» **TASK DETAILS**: Which of the lines below include "bounding"? Each one should be copied out.

---*---

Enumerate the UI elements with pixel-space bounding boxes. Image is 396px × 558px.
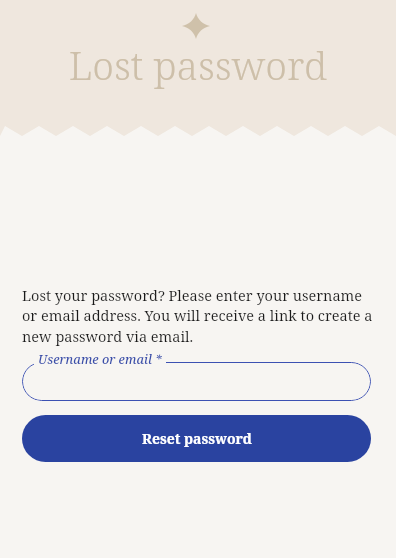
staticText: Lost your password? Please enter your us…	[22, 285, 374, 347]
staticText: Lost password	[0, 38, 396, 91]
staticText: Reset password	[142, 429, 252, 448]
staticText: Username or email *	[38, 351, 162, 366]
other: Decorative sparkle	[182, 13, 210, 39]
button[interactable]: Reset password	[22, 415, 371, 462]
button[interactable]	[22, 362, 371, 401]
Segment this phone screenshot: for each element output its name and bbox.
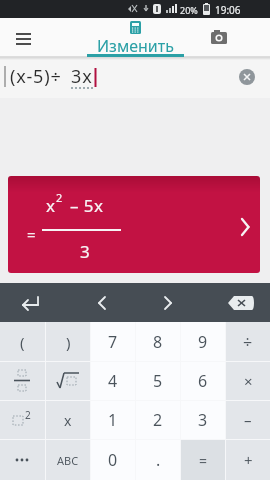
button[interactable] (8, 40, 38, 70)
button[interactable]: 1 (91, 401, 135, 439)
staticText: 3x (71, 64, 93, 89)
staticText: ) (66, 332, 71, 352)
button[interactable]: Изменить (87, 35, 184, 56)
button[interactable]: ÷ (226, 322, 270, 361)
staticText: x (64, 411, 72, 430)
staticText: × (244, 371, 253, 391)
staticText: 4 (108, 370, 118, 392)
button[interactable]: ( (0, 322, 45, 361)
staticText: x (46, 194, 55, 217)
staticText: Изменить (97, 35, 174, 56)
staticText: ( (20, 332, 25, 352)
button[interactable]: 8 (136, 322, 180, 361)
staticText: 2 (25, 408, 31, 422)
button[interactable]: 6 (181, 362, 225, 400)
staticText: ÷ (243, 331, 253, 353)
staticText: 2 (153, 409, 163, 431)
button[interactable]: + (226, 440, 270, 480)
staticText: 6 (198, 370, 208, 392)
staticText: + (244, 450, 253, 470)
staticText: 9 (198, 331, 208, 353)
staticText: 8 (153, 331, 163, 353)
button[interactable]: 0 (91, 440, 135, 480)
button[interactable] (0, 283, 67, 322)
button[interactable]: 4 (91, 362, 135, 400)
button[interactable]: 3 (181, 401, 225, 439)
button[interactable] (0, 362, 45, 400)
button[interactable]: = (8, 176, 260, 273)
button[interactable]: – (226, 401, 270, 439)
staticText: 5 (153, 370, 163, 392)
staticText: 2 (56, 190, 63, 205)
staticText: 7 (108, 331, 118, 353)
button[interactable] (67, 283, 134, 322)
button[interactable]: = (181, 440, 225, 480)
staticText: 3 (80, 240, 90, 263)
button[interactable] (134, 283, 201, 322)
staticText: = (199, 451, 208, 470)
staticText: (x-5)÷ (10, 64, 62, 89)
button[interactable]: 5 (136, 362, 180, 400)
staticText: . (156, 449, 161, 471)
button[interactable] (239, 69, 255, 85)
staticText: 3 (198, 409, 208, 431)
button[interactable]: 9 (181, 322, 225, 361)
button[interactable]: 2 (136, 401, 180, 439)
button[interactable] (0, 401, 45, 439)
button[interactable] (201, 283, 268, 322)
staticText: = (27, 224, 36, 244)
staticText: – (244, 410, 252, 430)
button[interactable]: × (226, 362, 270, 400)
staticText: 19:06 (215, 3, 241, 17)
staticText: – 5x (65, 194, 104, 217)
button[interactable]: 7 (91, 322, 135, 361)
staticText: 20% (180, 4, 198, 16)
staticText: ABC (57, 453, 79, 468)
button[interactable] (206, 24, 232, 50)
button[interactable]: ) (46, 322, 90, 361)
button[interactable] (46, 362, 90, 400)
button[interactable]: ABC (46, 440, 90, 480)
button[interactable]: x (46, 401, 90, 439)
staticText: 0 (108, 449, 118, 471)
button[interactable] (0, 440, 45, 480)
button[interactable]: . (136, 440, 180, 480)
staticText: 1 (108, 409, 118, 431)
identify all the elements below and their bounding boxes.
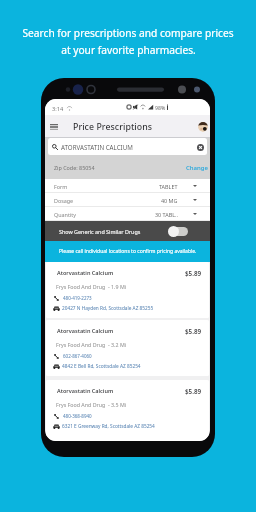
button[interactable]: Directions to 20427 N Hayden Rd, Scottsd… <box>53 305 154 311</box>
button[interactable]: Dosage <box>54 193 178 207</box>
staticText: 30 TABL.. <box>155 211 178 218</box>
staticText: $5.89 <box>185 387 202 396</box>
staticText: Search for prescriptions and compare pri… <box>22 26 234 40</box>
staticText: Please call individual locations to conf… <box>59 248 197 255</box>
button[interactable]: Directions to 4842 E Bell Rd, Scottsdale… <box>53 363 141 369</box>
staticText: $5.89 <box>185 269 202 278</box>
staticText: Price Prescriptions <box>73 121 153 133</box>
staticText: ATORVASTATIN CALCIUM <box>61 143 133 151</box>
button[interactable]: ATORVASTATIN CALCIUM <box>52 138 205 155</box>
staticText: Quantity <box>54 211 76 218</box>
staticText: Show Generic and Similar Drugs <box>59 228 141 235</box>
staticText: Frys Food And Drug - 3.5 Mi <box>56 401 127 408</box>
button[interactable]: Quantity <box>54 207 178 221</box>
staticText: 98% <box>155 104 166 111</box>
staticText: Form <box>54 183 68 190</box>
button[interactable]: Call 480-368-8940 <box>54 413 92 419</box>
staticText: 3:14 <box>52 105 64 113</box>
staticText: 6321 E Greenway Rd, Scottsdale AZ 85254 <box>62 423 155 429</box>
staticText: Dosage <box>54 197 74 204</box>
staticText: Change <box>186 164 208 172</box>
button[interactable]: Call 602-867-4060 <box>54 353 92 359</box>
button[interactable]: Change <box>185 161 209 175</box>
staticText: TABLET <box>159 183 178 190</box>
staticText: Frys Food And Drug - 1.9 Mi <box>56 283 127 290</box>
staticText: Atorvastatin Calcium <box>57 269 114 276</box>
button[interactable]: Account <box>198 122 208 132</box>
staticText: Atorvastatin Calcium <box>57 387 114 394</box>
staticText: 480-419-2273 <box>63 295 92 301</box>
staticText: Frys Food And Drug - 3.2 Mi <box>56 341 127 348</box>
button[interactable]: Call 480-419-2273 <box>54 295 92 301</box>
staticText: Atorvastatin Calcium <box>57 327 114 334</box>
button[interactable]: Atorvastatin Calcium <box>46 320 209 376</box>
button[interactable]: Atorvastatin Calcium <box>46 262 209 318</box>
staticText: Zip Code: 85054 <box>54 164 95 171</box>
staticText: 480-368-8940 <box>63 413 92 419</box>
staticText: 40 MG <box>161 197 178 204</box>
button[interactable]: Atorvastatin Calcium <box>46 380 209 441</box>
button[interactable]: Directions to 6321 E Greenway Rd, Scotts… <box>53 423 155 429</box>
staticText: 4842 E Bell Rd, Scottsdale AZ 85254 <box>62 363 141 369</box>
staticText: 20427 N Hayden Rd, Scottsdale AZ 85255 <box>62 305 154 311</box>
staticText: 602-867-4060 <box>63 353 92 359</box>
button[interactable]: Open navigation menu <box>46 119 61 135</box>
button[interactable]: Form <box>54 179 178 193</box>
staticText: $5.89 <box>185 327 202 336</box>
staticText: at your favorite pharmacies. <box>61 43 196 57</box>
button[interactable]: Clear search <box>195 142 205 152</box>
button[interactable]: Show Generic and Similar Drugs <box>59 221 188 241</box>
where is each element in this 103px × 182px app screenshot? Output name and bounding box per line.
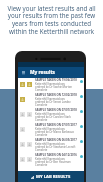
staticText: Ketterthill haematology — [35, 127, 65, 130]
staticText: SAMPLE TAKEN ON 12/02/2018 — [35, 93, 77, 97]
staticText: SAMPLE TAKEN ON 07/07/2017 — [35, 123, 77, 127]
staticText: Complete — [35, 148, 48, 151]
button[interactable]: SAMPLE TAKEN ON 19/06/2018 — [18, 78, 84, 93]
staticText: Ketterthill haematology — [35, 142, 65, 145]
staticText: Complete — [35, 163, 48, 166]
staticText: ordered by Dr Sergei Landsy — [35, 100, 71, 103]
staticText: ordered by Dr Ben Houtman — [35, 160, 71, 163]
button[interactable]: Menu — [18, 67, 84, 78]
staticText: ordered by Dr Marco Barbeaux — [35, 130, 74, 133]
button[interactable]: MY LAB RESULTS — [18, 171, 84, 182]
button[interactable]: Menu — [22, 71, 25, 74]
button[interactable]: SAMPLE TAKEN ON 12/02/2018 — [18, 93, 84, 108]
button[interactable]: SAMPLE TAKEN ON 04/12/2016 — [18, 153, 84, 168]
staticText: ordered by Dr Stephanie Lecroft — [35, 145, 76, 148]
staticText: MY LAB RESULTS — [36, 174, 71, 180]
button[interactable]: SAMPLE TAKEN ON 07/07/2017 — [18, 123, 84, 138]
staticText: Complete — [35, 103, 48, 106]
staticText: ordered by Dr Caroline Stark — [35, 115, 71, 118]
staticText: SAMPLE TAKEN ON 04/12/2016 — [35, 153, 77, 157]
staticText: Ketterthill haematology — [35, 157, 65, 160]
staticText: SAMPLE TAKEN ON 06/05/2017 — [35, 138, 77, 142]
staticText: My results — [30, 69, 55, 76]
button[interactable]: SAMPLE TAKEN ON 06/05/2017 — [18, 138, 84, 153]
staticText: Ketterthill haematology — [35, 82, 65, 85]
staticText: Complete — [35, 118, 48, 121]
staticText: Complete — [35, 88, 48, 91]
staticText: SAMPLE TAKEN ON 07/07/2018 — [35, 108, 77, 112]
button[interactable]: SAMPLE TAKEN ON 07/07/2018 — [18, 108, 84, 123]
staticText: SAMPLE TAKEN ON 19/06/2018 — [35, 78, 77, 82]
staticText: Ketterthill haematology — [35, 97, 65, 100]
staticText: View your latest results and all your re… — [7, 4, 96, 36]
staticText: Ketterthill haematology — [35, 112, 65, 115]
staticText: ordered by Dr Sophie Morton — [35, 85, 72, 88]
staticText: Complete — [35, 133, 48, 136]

---*---

» **RESPONSE AREA**:
Enumerate the UI elements with pixel-space bounding boxes. Image is 396px × 558px.
identify all the elements below and their bounding boxes.
where is each element in this 103px × 182px app screenshot? Output name and bounding box per line.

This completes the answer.